[Edinburgh-pm] a Perl surprise

Nick oinksocket at letterboxes.org
Wed Jul 18 10:31:14 PDT 2012


Hello,

On 18/07/12 14:36, Jeff Parsons wrote:
> I'd have expected the 8, yeah.
> 
> It's because there's no such thing as 'array context' in Perl, just scalar
> context and list context. Arrays can can be called in either context, but they
> themselves are not a context.

True, but I think you mentioned 'array context', not me... :)

> So really with the single scalar prototype it's just a list in scalar context,
> which as I'm sure you know will just store and discard each scalar to the left
> of a comma.
> 
> Notice that this is the same as your example:
> 
>  perl -le ' sub wtf($) { $_[0] }; @a = wtf (qw(6 7 8)); print @a;'
> 
> So what's really happening is qw(6 7 8) is getting assigned to $_[0] rather than
> @_, then the array, @a gets assigned the value of $_[0].
> 
> The fact that
> 
>  wtf qw(6 7 8)
> 
> is equivalent to:
> 
>   wtf (('6', '7', '8'))
> 

[...]

> That's actually incorrect and wouldn't be important anyway. '6' is 6 as a
> string, 6 is 6 as a number, they're not strictly the same thing. They're not
> stored the same internally and perl certainly won't just convert 6 to '6'
> unless you try to use 6 as a string.

To be honest, the quotes were an afterthought. The real point of that example is
the double brackets.    wtf(6, 7, 8) gets a compilation error.  wtf((6, 7, 8))
does not. And wtf qw(6 7 8) does not either, because of a diabolical combination
of Perl's grammar rules.

In agreement with General Wisdom, I also tend not to use prototypes, except
perhaps things like (&@).  However in this case I was attempting to use the ($)
prototype to try and force a function not to be "greedy", and instead consume
just one single argument.  The application is a configuration language - I'm
trying to warp Perl into a DSL.

   # (checks and balances elided)
   sub with($) { bless $_[0], 'With' }
   sub without($) { bless $_[0], 'Without' }
   sub combination { ... }

   # ...

   my $combination = combination (
      with [qw(toast eggs)],
      without ['gluten'],
      with [qw(sauce)],
   );

I could lose the square brackets and the prototypes and wrap everything in
brackets to coerce the functions to eat the right things:

  with (qw(toast eggs)), without('gluten'), with(qw(sauce))

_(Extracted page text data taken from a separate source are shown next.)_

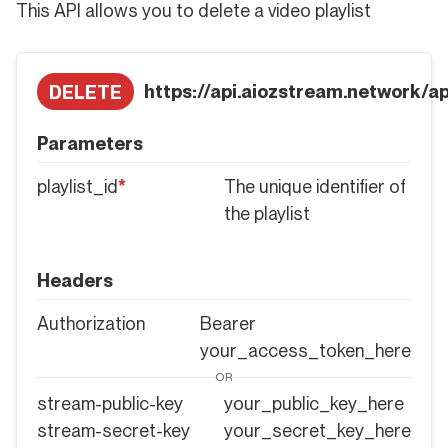
This API allows you to delete a video playlist
https://api.aiozstream.network/api
DELETE
Parameters
playlist_id
*
The unique identifier of
the playlist
Headers
Authorization
Bearer
your_access_token_here
OR
stream-public-key
your_public_key_here
stream-secret-key
your_secret_key_here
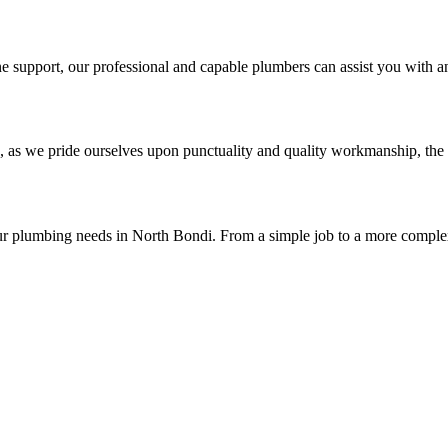
 support, our professional and capable plumbers can assist you with an
, as we pride ourselves upon punctuality and quality workmanship, the 
ur plumbing needs in North Bondi. From a simple job to a more complex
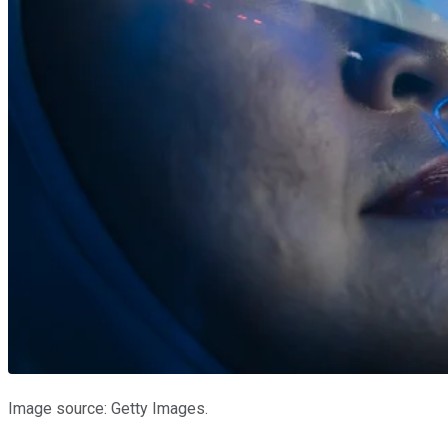
Image source: Getty Images.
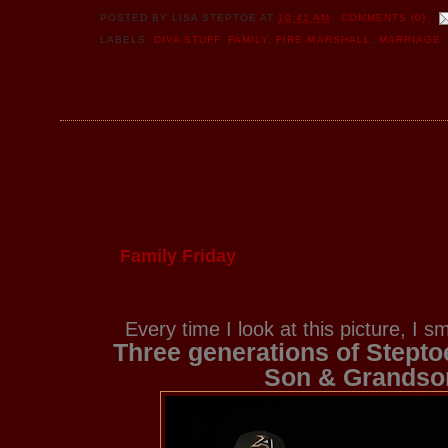
POSTED BY
LISA STEPTOE
AT
10:41 AM
COMMENTS (0)
LABELS:
DIVA STUFF
,
FAMILY
,
FIRE MARSHALL
,
MARRIAGE
Family Friday
Every time I look at this picture, I 
Three generations of Stepto
Son & Grandso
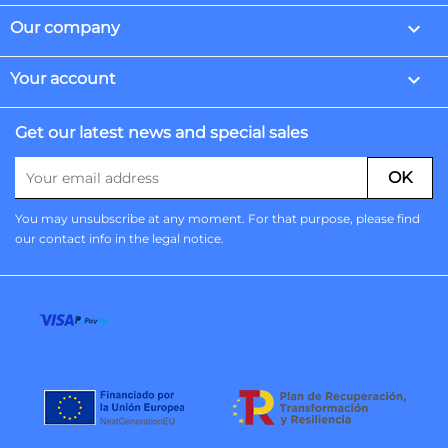

Our company

Your account
Get our latest news and special sales
You may unsubscribe at any moment. For that purpose, please find
our contact info in the legal notice.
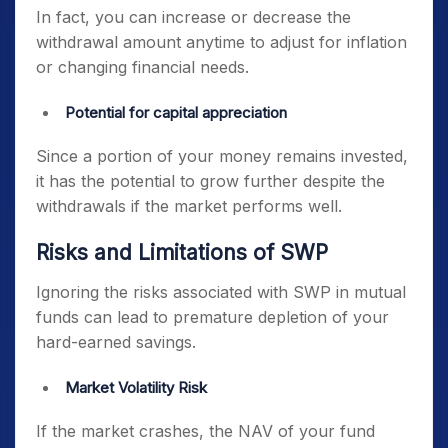
In fact, you can increase or decrease the
withdrawal amount anytime to adjust for inflation
or changing financial needs.
Potential for capital appreciation
Since a portion of your money remains invested,
it has the potential to grow further despite the
withdrawals if the market performs well.
Risks and Limitations of SWP
Ignoring the risks associated with SWP in mutual
funds can lead to premature depletion of your
hard-earned savings.
Market Volatility Risk
If the market crashes, the NAV of your fund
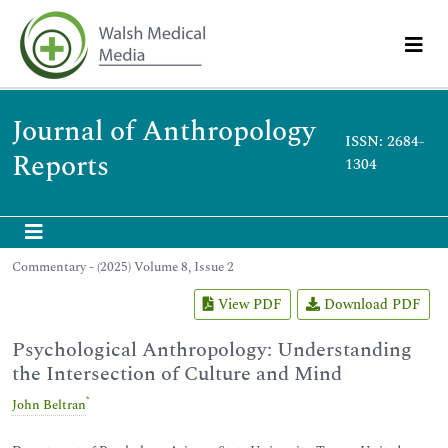
Journal of Anthropology
ISSN: 2684-
Reports
1304
Commentary - (2025) Volume 8, Issue 2
View PDF
Download PDF
Psychological Anthropology: Understanding
the Intersection of Culture and Mind
*
John Beltran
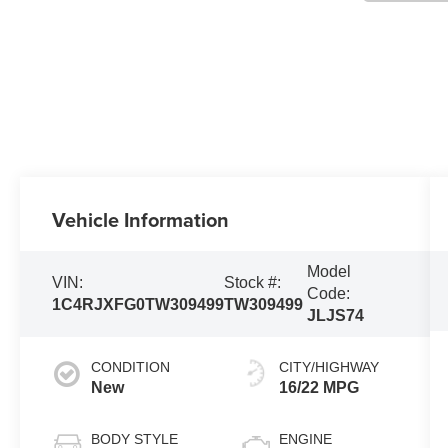
Vehicle Information
Model
VIN:
Stock #:
Code:
1C4RJXFG0TW309499
TW309499
JLJS74
CONDITION
CITY/HIGHWAY
New
16/22 MPG
BODY STYLE
ENGINE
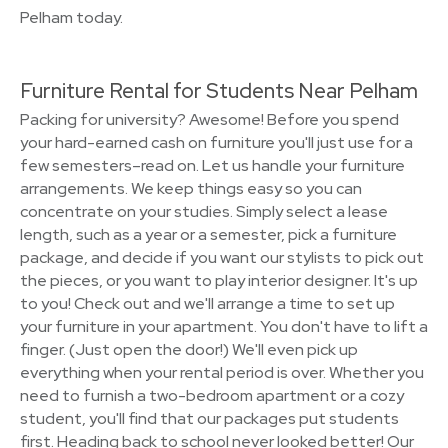
Pelham today.
Furniture Rental for Students Near Pelham
Packing for university? Awesome! Before you spend
your hard-earned cash on furniture you'll just use for a
few semesters–read on. Let us handle your furniture
arrangements. We keep things easy so you can
concentrate on your studies. Simply select a lease
length, such as a year or a semester, pick a furniture
package, and decide if you want our stylists to pick out
the pieces, or you want to play interior designer. It's up
to you! Check out and we'll arrange a time to set up
your furniture in your apartment. You don't have to lift a
finger. (Just open the door!) We'll even pick up
everything when your rental period is over. Whether you
need to furnish a two-bedroom apartment or a cozy
student, you'll find that our packages put students
first. Heading back to school never looked better! Our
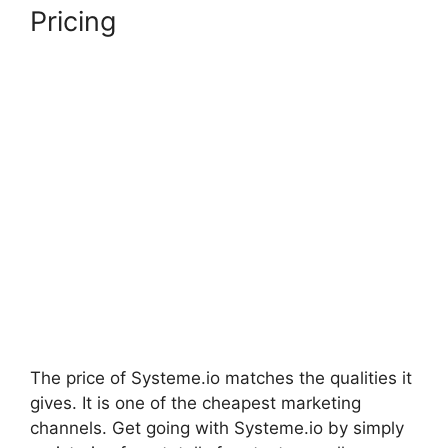
Pricing
The price of Systeme.io matches the qualities it
gives. It is one of the cheapest marketing
channels. Get going with Systeme.io by simply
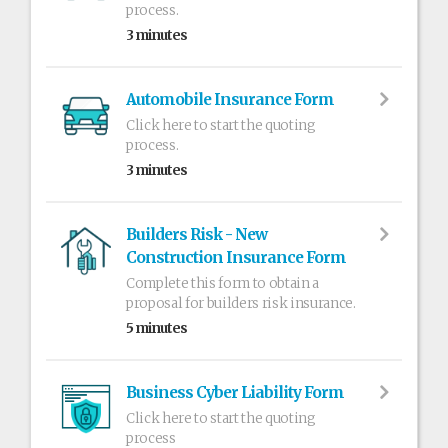
process.
3 minutes
Automobile Insurance Form
Click here to start the quoting
process.
3 minutes
Builders Risk - New
Construction Insurance Form
Complete this form to obtain a
proposal for builders risk insurance.
5 minutes
Business Cyber Liability Form
Click here to start the quoting
process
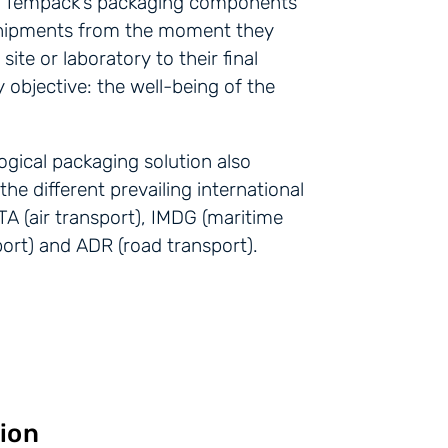
e, Tempack’s packaging components
hipments from the moment they
ite or laboratory to their final
 objective: the well-being of the
gical packaging solution also
he different prevailing international
TA (air transport), IMDG (maritime
sport) and ADR (road transport).
ion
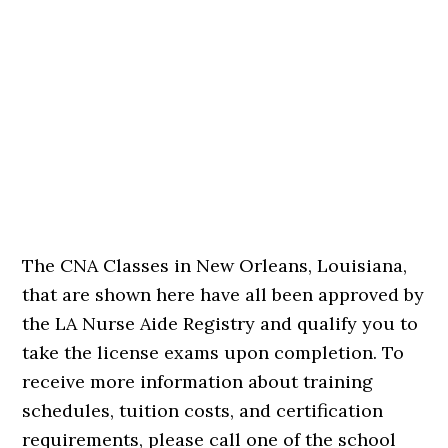
The CNA Classes in New Orleans, Louisiana,
that are shown here have all been approved by
the LA Nurse Aide Registry and qualify you to
take the license exams upon completion. To
receive more information about training
schedules, tuition costs, and certification
requirements, please call one of the school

But I wanted it to be robust so that if the brackets were forgotten, things
would fail safely rather than grouping in unintended ways.  (No, I'm not
convinced my alternative is entirely better, but... this is an experiment.)

Also in the name of robustness, I want to highlight potential accidental misuses
of 'with' and 'without', such like this:

  combine with qw(toast egg), without qw(gluten);  # Error: 'toast' not eaten

Bad syntax should fail instead of doing something surprising. Except to my
annoyance, this gave me something even more surprising as discussed:

  my $stuff = combine with qw(toast eggs), without qw(gluten);

Here, 'with' gets 'eggs', but 'toast' gets discarded on the floor, a somewhat
obscure warning about void context gets printed, and things charge onwards to
disappointment and/or disaster.  Not good.

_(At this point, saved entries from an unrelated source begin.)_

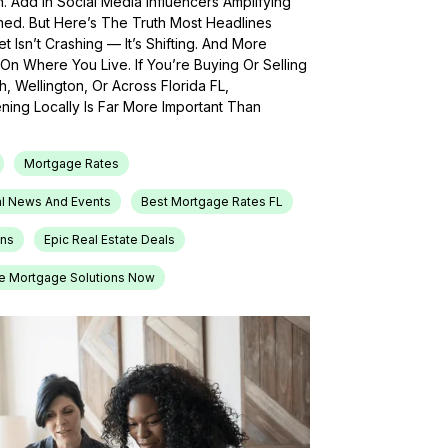
h. Add In Social Media Influencers Amplifying
med. But Here’s The Truth Most Headlines
 Isn’t Crashing — It’s Shifting. And More
On Where You Live. If You’re Buying Or Selling
, Wellington, Or Across Florida FL,
ing Locally Is Far More Important Than
Mortgage Rates
l News And Events
Best Mortgage Rates FL
ons
Epic Real Estate Deals
e Mortgage Solutions Now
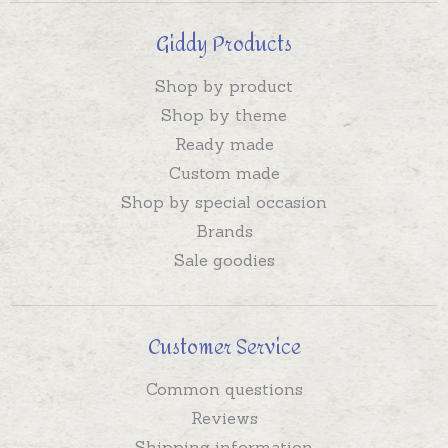
Giddy Products
Shop by product
Shop by theme
Ready made
Custom made
Shop by special occasion
Brands
Sale goodies
Customer Service
Common questions
Reviews
Shipping information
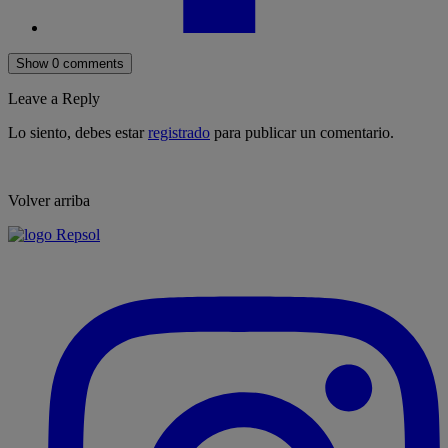
Show 0 comments
Leave a Reply
Lo siento, debes estar
registrado
para publicar un comentario.
Volver arriba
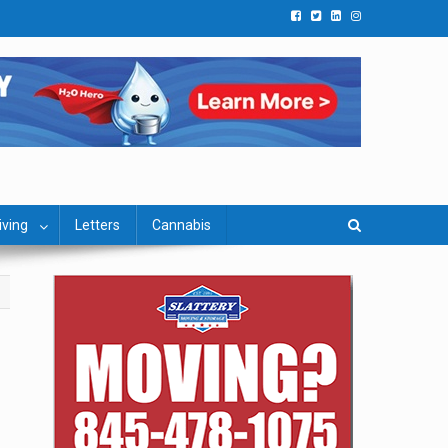
iving
Letters
Cannabis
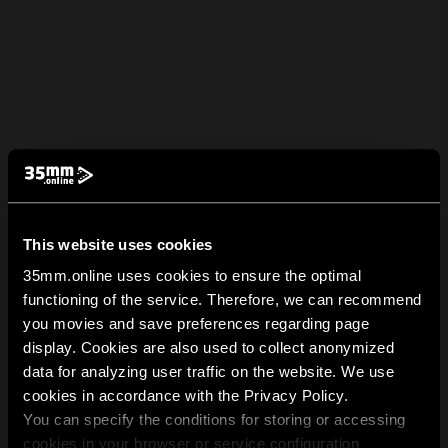
This website uses cookies
35mm.online uses cookies to ensure the optimal
functioning of the service. Therefore, we can recommend
you movies and save preferences regarding page
display. Cookies are also used to collect anonymized
data for analyzing user traffic on the website. We use
cookies in accordance with the Privacy Policy.
You can specify the conditions for storing or accessing
cookies in your browser or service configuration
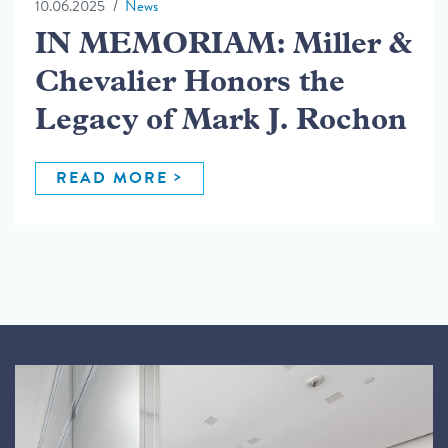
10.06.2025
News
IN MEMORIAM: Miller &
Chevalier Honors the
Legacy of Mark J. Rochon
READ MORE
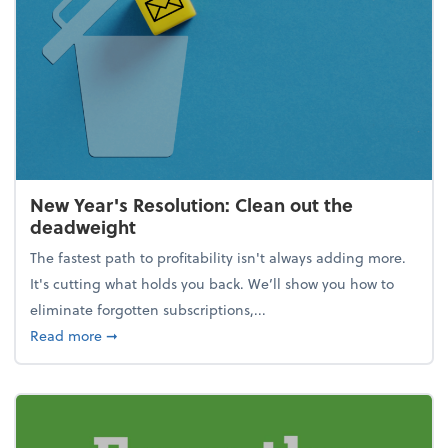
New Year's Resolution: Clean out the
deadweight
The fastest path to profitability isn't always adding more.
It's cutting what holds you back. We’ll show you how to
eliminate forgotten subscriptions,...
about New Year's Resolution: Clean out the deadw
Read more
➞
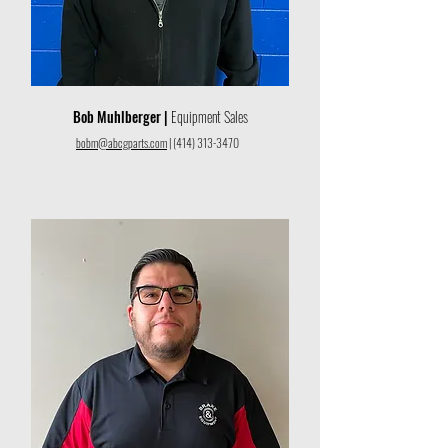
Bob Muhlberger |
Equipment Sales
bobm@abcgparts.com
|
(414) 313-3470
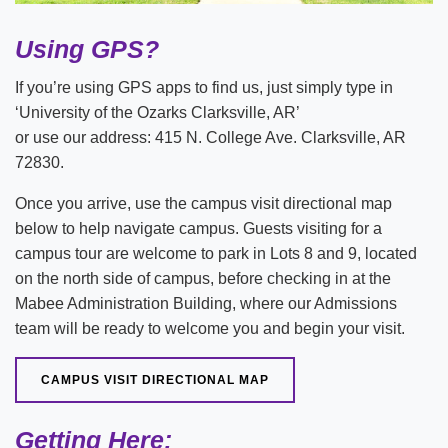
Using GPS?
If you’re using GPS apps to find us, just simply type in
‘University of the Ozarks Clarksville, AR’
or use our address: 415 N. College Ave. Clarksville, AR
72830.
Once you arrive, use the campus visit directional map
below to help navigate campus. Guests visiting for a
campus tour are welcome to park in Lots 8 and 9, located
on the north side of campus, before checking in at the
Mabee Administration Building, where our Admissions
team will be ready to welcome you and begin your visit.
CAMPUS VISIT DIRECTIONAL MAP
Getting Here:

> The simple answer as to why what happens happens is internally, by prototyping
> with a scalar you're just causing a
>
> $_[0] = qw(6 7 8) to happen.
>
>
> Hope I was clear in my explanation!

Thanks - I think I do understand what's happening retrospectively - it was a
mostly rhetorical post - but the design of the grammar perplexes me somewhat -
that and its ability to trip me up in cases like this (and I'm not new to Perl
by any means).

Cheers,

N

ps

> Regards,
> Geoff

You seem to be both Geoff and Jeff simultaneously?